Prawn, melon and peanut salad is the perfect mix of sweet and crunchy. This colourful dish can be a perfect side or appetiser, especially for a holiday lunch! Be sure to share with people who bring some flavour to your life.
Prawn, melon and peanut salad
- 60ml (¼ cup) olive oil
- 2 garlic cloves, finely chopped
- 1 green chilli, finely chopped
- 2cm ginger, finely grated
- 500g prawns, shells removed and deveined
- salt and freshly ground black pepper, to taste
- ½ melon, thinly sliced into ribbons
- 60ml (¼ cup) unsalted peanuts, toasted
- 2 limes, cut into wedges
- a handful of fresh coriander, to serve
- 45ml (3 tbsp) sweet chilli sauce
- 45ml (3 tbsp) olive oil
- 10ml (2 tsp) chopped coriander
- salt and freshly ground pepper, to taste
Combine olive oil, garlic, chilli, ginger and prawns in a big bowl and leave to marinate in the fridge for 1 hour.

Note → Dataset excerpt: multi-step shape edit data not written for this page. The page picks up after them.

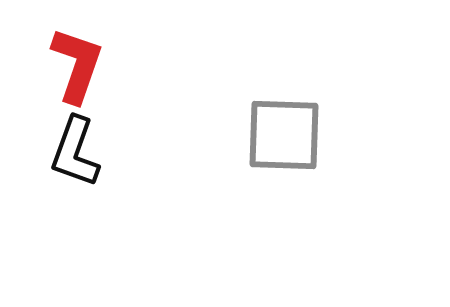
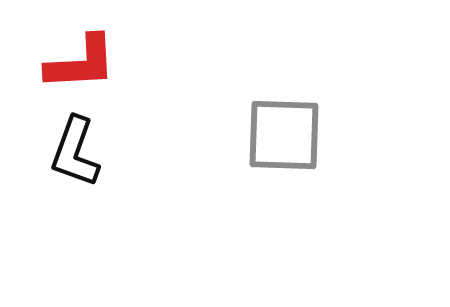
red L-shape: moved 4 px right, 2 px up; rotated 68 degrees clockwise
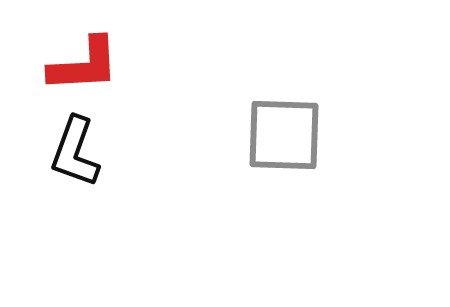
red L-shape: moved 3 px right, 2 px down
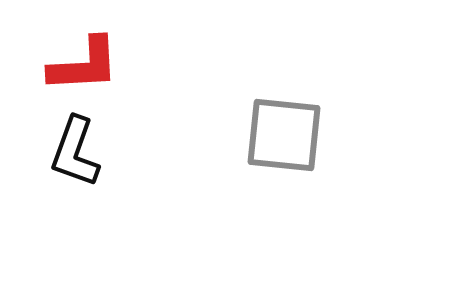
gray square: rotated 4 degrees clockwise
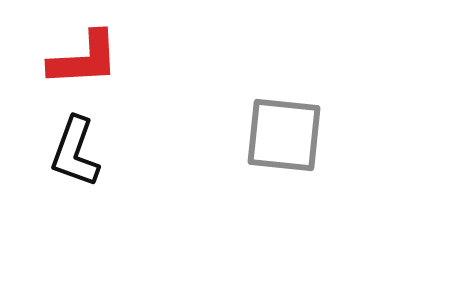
red L-shape: moved 6 px up
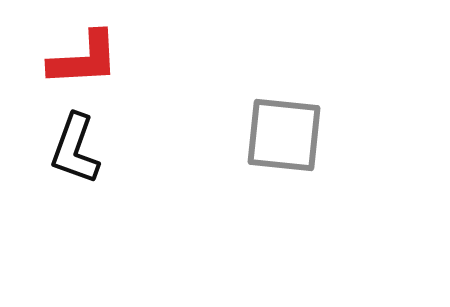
black L-shape: moved 3 px up
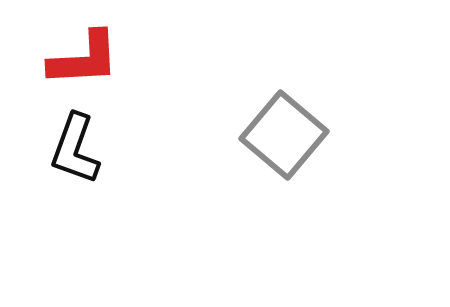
gray square: rotated 34 degrees clockwise
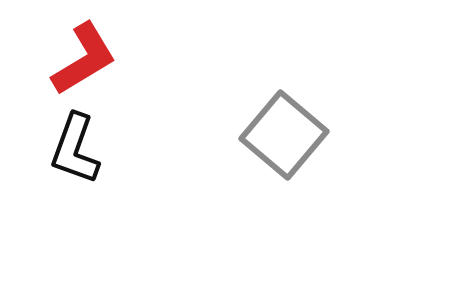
red L-shape: rotated 28 degrees counterclockwise
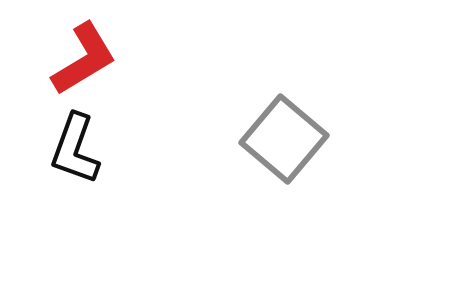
gray square: moved 4 px down
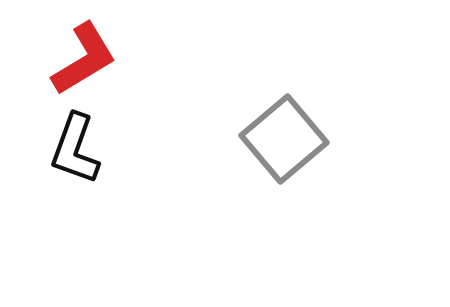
gray square: rotated 10 degrees clockwise
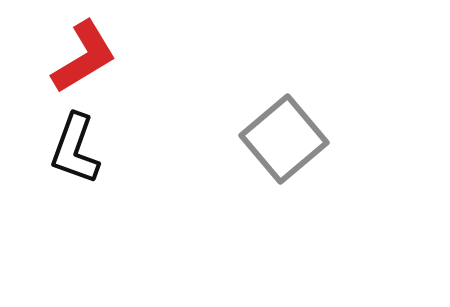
red L-shape: moved 2 px up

Heat a frying pan over high heat. Remove prawns from the marinade and season. Fry prawns until pink and cooked, tossing occasionally, about 5 – 10 minutes.
For the dressing, combine the sweet chilli sauce, olive oil and coriander, season and set aside.
Place the melon ribbons and prawns on a serving plate. Sprinkle the peanuts over and garnish with lime wedges and coriander. Drizzle over a little dressing and serve with extra dressing on the side.